Malicious files can cause the program to enter a large loop
pic4xiu opened this issue · 4 comments
Maliciously constructed pictures can cause the program to enter a large loop and continuously print warning messages on the terminal.
Expected behavior and actual behavior.
Program file format error, parsing failed~
But the program enters a big loop and keeps printing in the terminal:
...
[WARNING] Not enough space for expected EPH marker
[WARNING] Not enough space for expected SOP marker
[WARNING] Not enough space for expected EPH marker
[WARNING] Not enough space for expected SOP marker
[WARNING] Not enough space for expected EPH marker
[WARNING] Not enough space for expected SOP marker
[WARNING] Not enough space for expected EPH marker
[WARNING] Not enough space for expected SOP marker
...
I tested it with ubuntu, and the program ran for more than 4 hours.

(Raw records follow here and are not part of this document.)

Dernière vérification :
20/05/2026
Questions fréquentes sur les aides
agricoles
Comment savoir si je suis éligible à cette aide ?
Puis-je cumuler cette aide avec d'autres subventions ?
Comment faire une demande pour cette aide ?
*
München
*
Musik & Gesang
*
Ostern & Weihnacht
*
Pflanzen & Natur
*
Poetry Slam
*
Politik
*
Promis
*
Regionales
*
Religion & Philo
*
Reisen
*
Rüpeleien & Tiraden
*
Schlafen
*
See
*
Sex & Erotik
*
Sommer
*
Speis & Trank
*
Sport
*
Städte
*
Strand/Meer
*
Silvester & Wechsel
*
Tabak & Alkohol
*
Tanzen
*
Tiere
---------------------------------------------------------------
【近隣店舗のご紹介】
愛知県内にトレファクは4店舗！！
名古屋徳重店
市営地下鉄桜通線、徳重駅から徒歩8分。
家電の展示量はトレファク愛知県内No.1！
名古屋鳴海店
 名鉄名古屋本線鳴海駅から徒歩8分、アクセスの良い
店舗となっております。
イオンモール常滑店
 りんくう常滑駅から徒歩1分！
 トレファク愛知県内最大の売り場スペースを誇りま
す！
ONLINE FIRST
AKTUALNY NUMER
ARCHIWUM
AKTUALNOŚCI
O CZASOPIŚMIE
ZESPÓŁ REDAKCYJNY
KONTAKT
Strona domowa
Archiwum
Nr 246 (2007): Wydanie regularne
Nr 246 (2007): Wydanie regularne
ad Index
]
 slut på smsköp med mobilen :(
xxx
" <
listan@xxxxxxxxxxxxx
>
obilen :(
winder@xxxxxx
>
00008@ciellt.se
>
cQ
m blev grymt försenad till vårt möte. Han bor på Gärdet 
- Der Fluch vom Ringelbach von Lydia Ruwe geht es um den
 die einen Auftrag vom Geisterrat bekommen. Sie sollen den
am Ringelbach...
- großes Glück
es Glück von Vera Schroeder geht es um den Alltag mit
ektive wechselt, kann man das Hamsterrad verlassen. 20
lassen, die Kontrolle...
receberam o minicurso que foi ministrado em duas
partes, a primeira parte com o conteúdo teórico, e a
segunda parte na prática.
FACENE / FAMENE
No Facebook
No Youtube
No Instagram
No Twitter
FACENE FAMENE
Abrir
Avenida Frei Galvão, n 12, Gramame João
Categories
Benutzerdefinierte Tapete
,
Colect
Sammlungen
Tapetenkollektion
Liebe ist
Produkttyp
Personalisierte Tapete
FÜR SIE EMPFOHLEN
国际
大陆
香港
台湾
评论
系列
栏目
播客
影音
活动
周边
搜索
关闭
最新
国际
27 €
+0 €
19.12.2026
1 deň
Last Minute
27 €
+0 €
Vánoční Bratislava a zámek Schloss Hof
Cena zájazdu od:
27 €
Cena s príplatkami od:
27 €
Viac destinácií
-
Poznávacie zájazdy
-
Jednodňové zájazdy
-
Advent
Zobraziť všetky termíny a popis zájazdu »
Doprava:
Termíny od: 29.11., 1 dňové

Steps to reproduce the problem.
the poc is here
Run: opj_decompress -i bigloop -o te.raw
Maybe the memory must be at least greater than 8g to ensure successful reproduction.
Operating system
Ubuntu, macos, windows are all available
openjpeg version
OpenJPEG 2.5.0
CVE-2023-39327 was assigned to this flaw. If you wish to dispute or reject please let me know.
could anyone confirm that this issue was fixed by pull#1547?
@fundawang the POC is mentioned above. Just run it and report back.
The pull request confirms that it's not fixed in its description. A slight modification of the PoC allows to trigger the behavior.